WHAT IS NEEDED => Using the records that follow, tally the lines containing the word "запись" and state only the count.
-*-*-
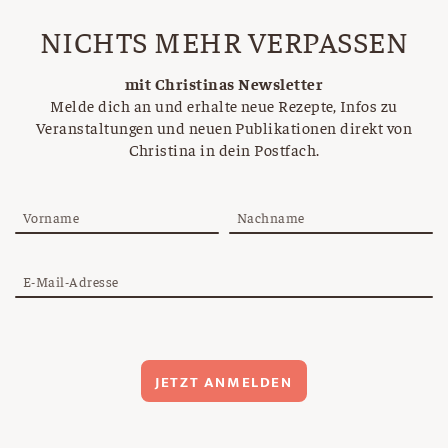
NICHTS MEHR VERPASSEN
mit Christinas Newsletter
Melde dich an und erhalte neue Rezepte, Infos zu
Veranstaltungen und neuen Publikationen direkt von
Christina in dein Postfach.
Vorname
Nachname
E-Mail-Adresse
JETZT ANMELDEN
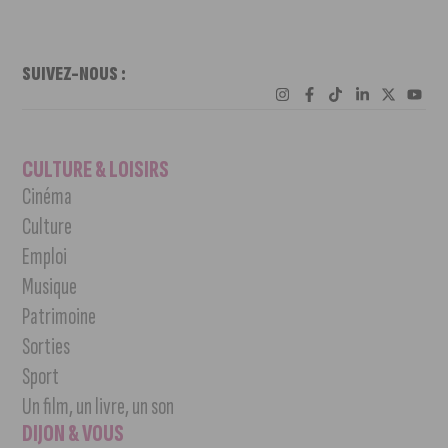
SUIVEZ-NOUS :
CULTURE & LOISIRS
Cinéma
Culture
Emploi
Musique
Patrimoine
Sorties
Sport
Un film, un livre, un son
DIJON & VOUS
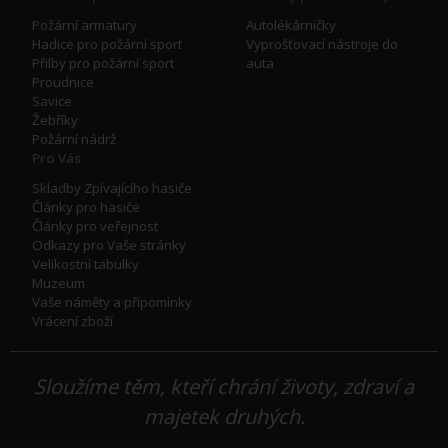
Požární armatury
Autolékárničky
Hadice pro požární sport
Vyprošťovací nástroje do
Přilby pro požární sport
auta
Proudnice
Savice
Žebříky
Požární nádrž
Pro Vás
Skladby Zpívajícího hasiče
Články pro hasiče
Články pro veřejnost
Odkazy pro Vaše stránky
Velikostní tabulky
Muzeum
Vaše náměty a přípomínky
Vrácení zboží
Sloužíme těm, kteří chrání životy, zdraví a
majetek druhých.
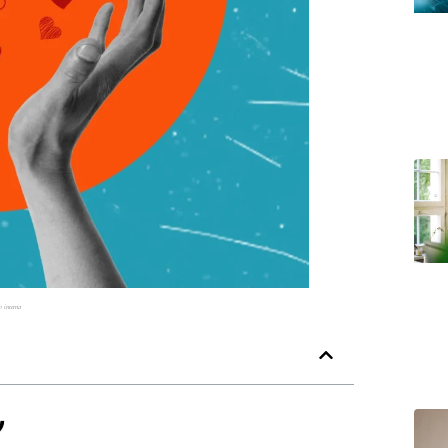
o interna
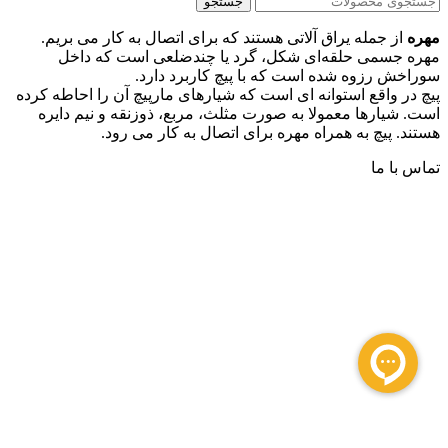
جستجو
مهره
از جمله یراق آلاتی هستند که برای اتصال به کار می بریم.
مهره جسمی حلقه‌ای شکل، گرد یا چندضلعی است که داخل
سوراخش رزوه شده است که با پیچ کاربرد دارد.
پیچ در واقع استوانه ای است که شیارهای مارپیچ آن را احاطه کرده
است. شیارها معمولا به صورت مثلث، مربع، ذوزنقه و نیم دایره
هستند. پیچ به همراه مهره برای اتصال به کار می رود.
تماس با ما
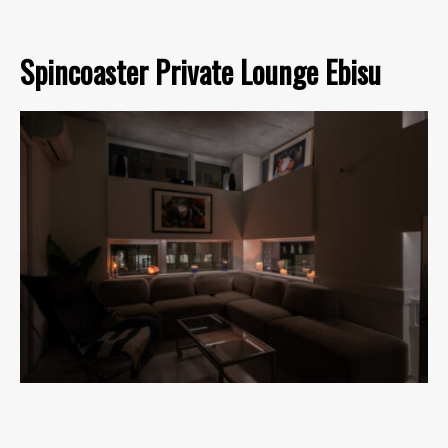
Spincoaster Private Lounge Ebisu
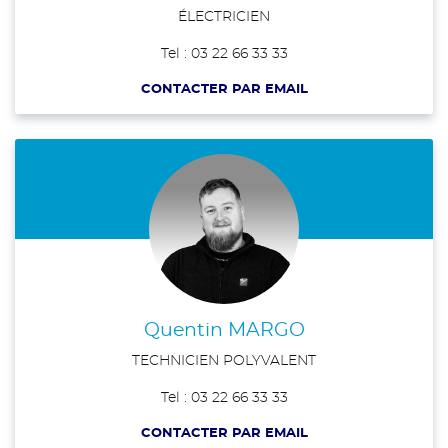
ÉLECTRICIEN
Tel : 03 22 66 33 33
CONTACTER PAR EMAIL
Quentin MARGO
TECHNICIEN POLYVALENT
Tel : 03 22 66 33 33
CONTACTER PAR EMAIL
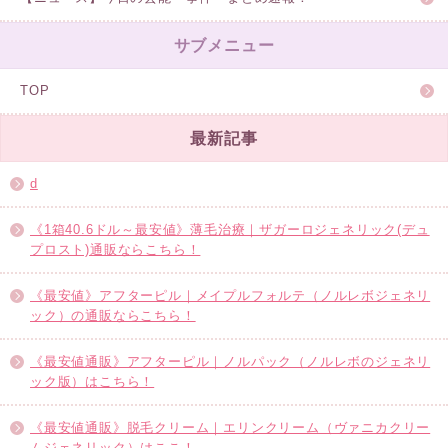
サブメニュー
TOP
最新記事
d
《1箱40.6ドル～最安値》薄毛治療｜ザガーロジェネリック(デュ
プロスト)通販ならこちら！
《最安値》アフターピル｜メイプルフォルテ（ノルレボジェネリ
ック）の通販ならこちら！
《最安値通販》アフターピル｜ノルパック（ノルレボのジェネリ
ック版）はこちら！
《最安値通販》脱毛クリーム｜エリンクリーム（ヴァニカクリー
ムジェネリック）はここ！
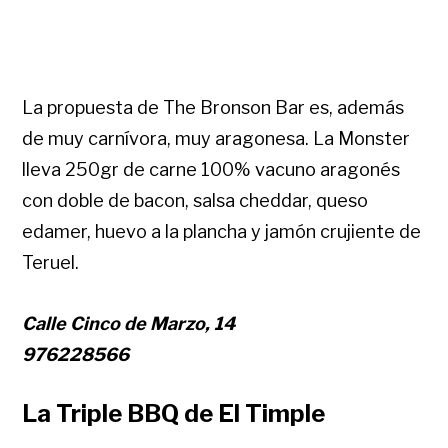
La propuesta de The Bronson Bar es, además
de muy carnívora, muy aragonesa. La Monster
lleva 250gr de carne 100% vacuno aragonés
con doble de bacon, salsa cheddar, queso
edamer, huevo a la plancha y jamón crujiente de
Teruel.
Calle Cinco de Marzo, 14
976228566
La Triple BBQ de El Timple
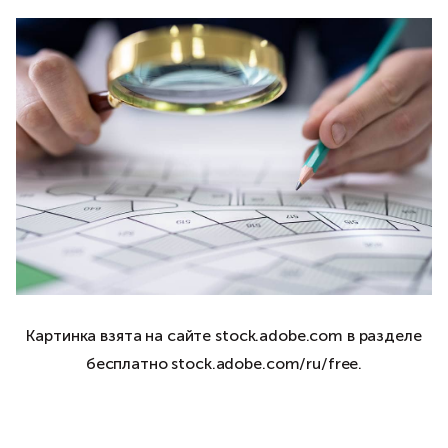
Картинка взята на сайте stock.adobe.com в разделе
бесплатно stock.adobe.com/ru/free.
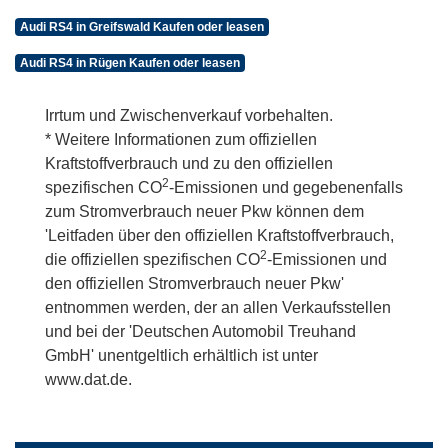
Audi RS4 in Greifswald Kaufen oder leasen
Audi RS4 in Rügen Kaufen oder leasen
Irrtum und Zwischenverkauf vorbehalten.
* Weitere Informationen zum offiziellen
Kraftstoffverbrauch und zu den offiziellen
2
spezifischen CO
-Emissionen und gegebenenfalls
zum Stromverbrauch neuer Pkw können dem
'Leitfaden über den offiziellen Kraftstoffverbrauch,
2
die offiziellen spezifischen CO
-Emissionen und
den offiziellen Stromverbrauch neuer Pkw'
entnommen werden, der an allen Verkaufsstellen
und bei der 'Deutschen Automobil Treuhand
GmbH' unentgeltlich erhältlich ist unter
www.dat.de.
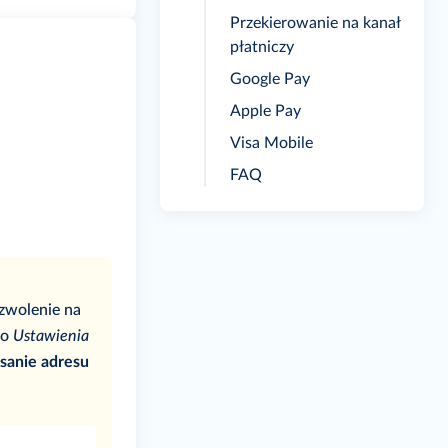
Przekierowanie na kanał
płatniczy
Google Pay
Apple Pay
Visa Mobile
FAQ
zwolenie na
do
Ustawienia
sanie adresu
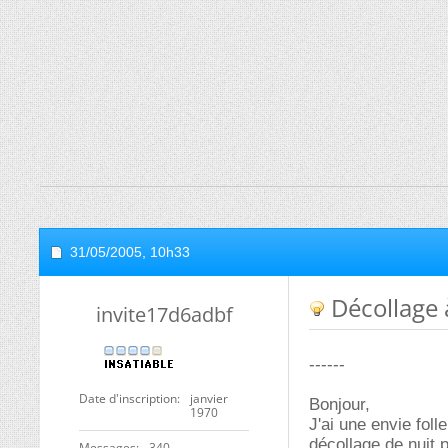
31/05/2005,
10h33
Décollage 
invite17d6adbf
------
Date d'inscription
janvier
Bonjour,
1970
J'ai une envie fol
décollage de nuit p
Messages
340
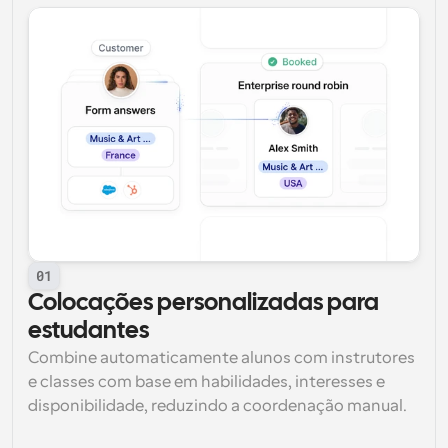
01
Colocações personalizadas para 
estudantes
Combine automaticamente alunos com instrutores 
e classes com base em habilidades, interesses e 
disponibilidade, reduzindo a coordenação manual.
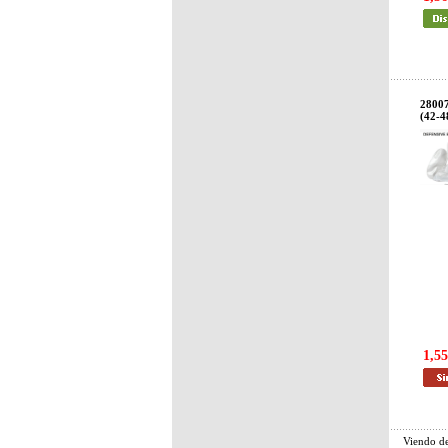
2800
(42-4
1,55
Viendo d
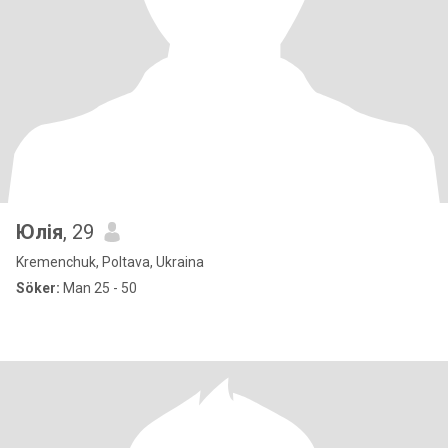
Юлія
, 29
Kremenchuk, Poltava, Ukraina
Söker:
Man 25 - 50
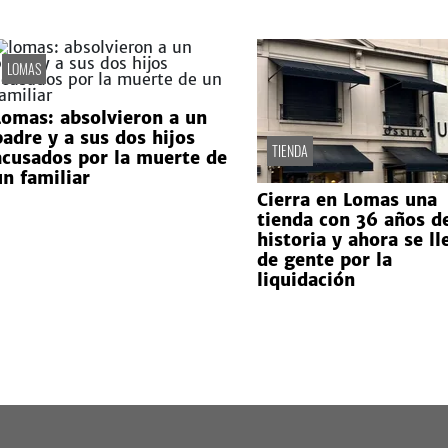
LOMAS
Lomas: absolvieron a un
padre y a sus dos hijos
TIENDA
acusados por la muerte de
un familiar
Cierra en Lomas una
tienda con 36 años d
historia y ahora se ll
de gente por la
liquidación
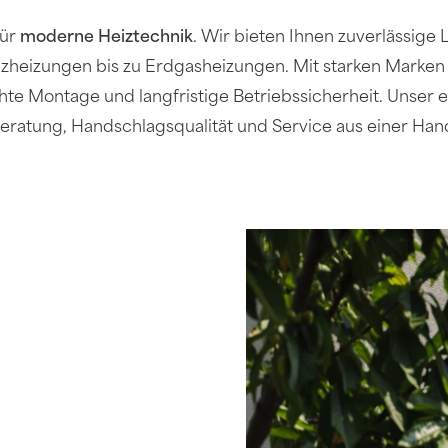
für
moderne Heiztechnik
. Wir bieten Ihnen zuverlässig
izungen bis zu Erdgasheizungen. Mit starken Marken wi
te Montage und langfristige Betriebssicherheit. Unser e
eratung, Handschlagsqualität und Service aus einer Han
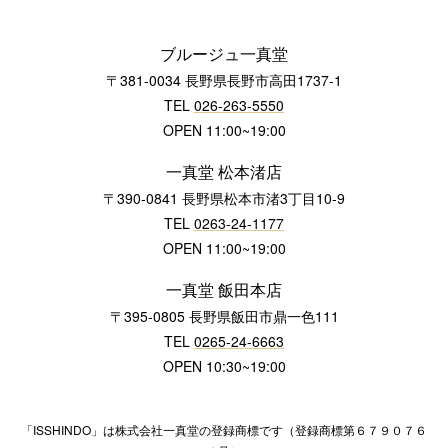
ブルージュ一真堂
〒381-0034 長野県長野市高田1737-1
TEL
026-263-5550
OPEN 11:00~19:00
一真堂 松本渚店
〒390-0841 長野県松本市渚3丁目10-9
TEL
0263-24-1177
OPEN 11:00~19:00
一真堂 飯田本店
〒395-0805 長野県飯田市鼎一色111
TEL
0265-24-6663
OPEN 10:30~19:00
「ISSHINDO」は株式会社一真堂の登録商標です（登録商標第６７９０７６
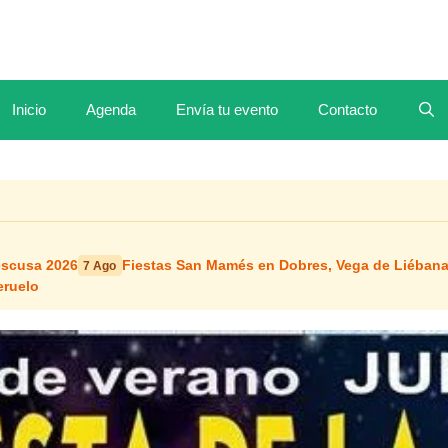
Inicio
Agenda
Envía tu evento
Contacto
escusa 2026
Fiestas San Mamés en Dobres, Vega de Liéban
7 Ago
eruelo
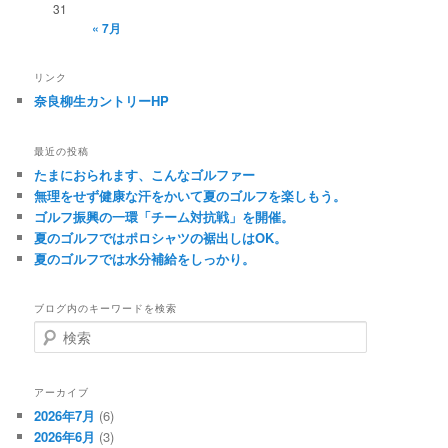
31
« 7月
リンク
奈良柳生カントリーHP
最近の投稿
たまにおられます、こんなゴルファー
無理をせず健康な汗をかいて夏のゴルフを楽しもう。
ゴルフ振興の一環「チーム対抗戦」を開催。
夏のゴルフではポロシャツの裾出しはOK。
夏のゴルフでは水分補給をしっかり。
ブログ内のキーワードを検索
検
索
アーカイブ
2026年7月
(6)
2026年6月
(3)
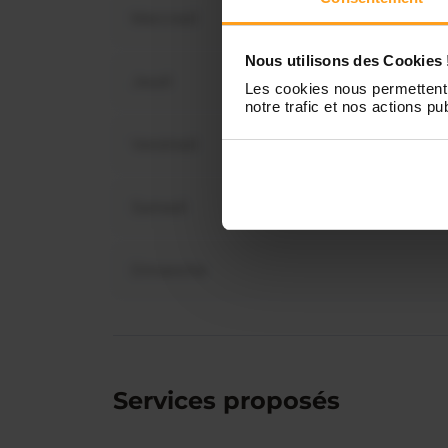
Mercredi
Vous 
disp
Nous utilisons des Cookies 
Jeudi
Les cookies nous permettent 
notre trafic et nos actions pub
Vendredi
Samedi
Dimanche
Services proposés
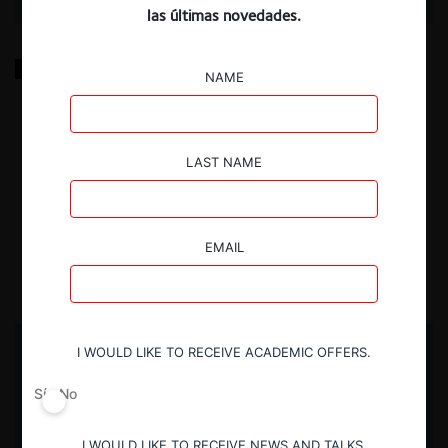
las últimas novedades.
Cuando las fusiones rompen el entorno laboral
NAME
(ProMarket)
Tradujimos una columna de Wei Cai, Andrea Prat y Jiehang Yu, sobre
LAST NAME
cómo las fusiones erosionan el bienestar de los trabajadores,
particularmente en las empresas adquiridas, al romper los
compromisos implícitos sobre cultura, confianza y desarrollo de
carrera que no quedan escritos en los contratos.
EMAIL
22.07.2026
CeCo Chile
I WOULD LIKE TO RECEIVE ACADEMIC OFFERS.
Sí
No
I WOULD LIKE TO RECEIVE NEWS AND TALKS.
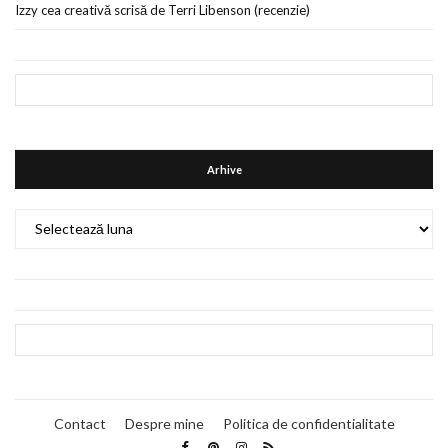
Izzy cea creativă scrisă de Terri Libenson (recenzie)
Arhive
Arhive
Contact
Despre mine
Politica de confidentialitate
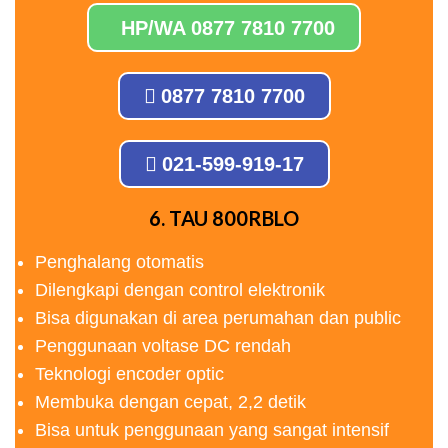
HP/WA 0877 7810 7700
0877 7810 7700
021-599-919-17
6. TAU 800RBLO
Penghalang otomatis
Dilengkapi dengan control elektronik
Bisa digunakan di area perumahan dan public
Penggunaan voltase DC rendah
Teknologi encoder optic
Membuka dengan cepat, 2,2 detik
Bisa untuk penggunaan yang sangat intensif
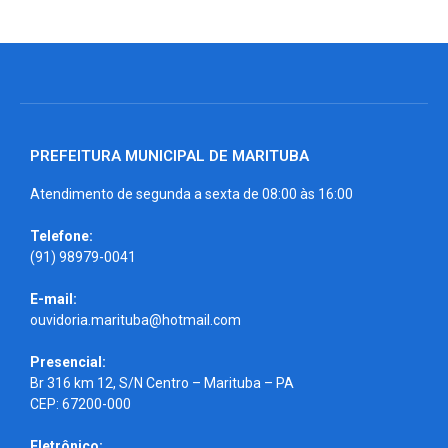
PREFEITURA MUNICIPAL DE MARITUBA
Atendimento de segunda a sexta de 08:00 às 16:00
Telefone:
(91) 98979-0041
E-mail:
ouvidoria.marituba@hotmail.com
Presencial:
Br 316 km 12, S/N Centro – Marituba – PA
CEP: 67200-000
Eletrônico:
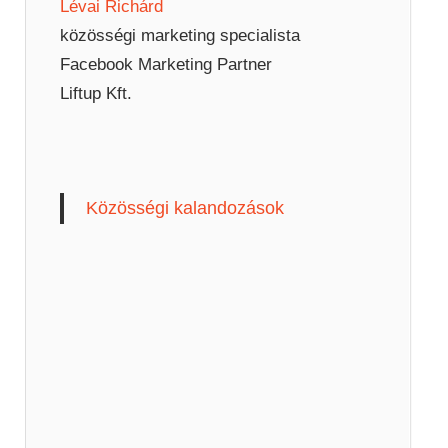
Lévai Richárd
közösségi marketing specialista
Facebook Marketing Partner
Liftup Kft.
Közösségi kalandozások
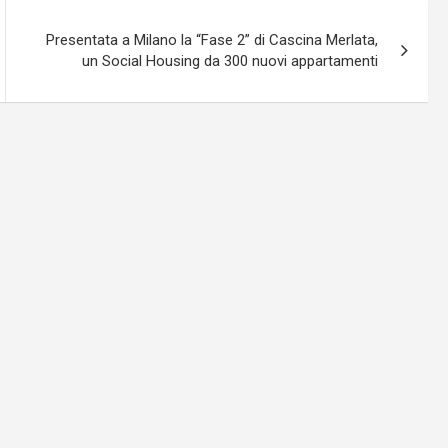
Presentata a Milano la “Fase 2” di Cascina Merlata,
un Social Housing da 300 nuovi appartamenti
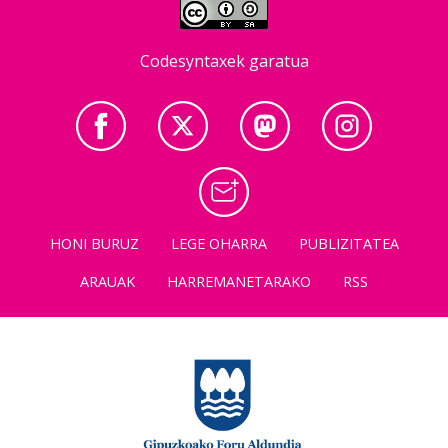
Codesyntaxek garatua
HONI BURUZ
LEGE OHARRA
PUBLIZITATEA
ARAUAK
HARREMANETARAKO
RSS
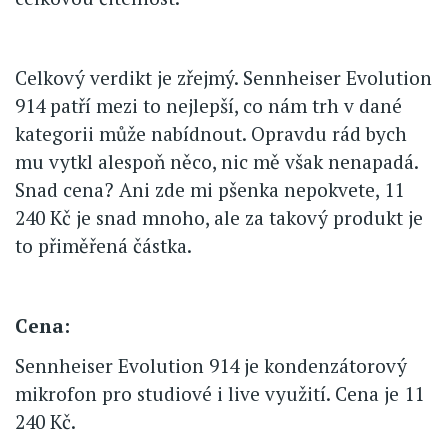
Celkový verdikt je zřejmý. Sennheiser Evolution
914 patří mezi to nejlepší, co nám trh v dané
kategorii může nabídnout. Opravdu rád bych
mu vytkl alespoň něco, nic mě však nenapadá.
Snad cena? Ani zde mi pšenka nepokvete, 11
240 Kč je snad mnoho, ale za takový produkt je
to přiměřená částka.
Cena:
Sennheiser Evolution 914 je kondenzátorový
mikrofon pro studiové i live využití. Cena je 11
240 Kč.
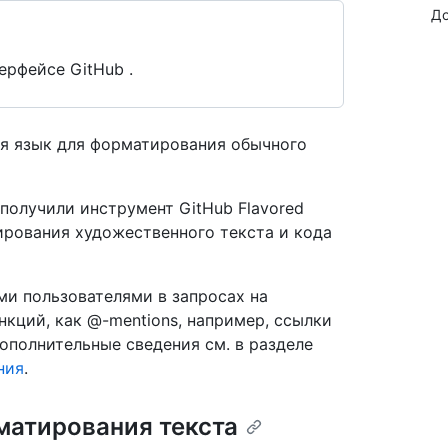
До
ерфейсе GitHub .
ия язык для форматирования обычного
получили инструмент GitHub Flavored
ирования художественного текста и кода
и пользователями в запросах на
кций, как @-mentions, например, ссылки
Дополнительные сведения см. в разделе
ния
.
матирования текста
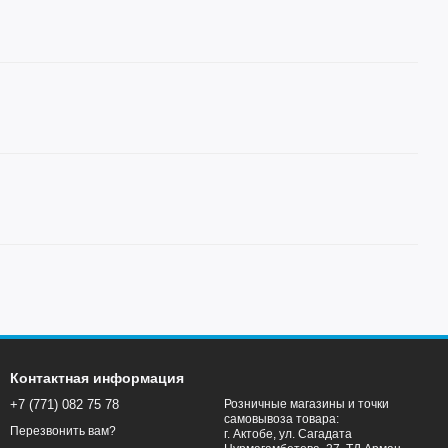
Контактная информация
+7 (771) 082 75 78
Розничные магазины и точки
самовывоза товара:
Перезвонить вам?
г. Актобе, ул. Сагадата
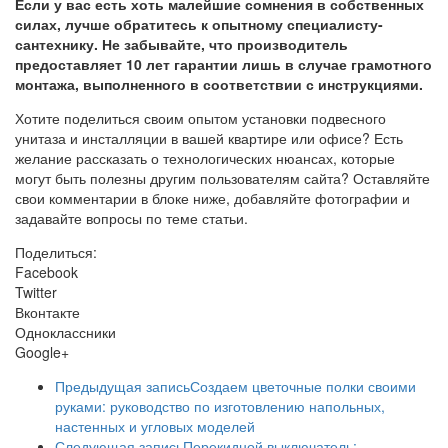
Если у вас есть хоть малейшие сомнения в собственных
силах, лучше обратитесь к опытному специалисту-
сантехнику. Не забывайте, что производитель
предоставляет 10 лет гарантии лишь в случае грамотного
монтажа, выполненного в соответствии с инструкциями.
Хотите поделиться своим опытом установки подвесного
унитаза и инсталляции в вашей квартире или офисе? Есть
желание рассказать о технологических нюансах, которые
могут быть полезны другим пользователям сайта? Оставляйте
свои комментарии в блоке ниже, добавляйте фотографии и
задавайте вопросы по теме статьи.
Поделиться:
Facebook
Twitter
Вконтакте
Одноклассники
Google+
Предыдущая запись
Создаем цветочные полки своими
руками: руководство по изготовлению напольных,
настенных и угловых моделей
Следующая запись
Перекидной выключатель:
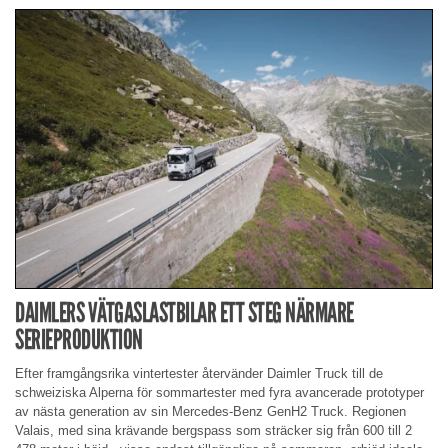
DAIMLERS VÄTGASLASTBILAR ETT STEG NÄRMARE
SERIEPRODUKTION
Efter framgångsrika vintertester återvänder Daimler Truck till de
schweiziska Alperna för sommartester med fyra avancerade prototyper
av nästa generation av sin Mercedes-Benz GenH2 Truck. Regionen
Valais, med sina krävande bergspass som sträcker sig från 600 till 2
-*-*-
WRITTEN RESPONSE => 2